The Life of Pi – Novel Study Activity Guide
by Yann Martel
Piscine “Pi” Molitor Patel is the son of a zookeeper in Pondicherry, India. Although born a Hindu, Pi is fascinated with other religions and attracts them “the way a dog attracts flees”. Much to his family’s and community's chagrin, he begins to practice being a Muslim, a Christian, and a Hindu. He cannot understand why each of his religious advisors suspects and fears the other faiths.
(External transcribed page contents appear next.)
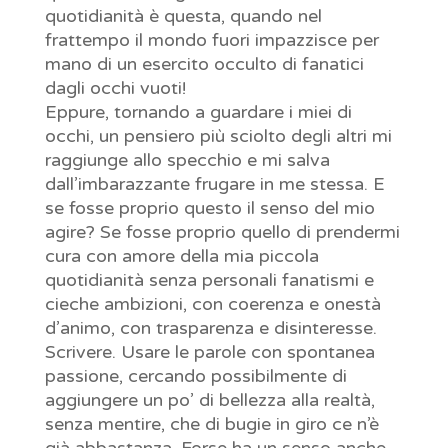
quotidianità è questa, quando nel
frattempo il mondo fuori impazzisce per
mano di un esercito occulto di fanatici
dagli occhi vuoti!
Eppure, tornando a guardare i miei di
occhi, un pensiero più sciolto degli altri mi
raggiunge allo specchio e mi salva
dall’imbarazzante frugare in me stessa. E
se fosse proprio questo il senso del mio
agire? Se fosse proprio quello di prendermi
cura con amore della mia piccola
quotidianità senza personali fanatismi e
cieche ambizioni, con coerenza e onestà
d’animo, con trasparenza e disinteresse.
Scrivere. Usare le parole con spontanea
passione, cercando possibilmente di
aggiungere un po’ di bellezza alla realtà,
senza mentire, che di bugie in giro ce n’è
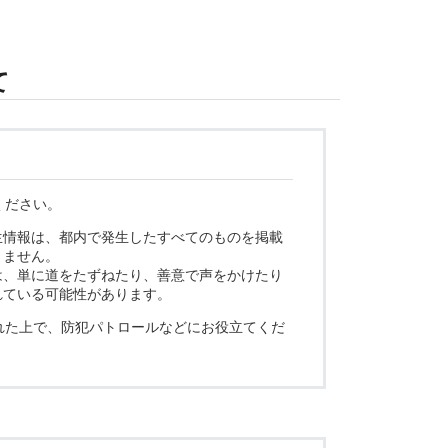
て
ください。
生情報は、都内で発生したすべてのものを掲載
りません。
は、単に道をたずねたり、善意で声をかけたり
れている可能性があります。
れた上で、防犯パトロールなどにお役立てくだ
When Pi is sixteen years old, political turmoil in India causes his parents’ decide to emigrate to Canada. They sell many of the zoo animals and take the rest with them on a Japanese cargo ship heading for Canada. The intent is to deliver these animals to North American zoos. Shortly after the ship leaves India, Pi hears an explosion and learns the ship is sinking. Crew members throw him aboard a lifeboat and Pi finds himself floating on the Pacific. In the boat with him: a zebra with a broken leg, an orangutan, a blood-thirsty hyena, and a four hundred and fifty pound Bengal tiger. Keeping himself alive amongst this dangerous menagerie becomes Pi’s main focus. He uses his experience and knowledge of zoology to keep the animals from focusing on him as a threat - or as a source of food. Soon, due to the tiger’s huge appetite, only he and Pi are left on the boat. Even though Pi lives each day in fear, he refuses to surrender to his fate and manages to coexist with the tiger for two hundred and twenty seven days. He accomplishes this by establishing himself as the tiger’s provider of fish and fresh water. Pi is so busy providing for the tiger, he does not have much time left to think about his own difficulties. Thus, he and the tiger become co-dependents in the game of survival.
As the months pass and his body weakens, Pi continues to pray to his many gods for rescue. When his lifeboat washes up on the shores of Mexico, the tiger jumps out and disappears, never to be seen again. Pi is interviewed by officials from the Japanese government, who want to know what happened to their ship. When they hear his tale, they are skeptical—so Pi provides them with another more gruesome version of his journey. The reader’s task is to decide which version is the true one. Has Pi merely created the tale told in his diary as a way of coping with a crueler reality or has he truly experienced the miracles born of faith?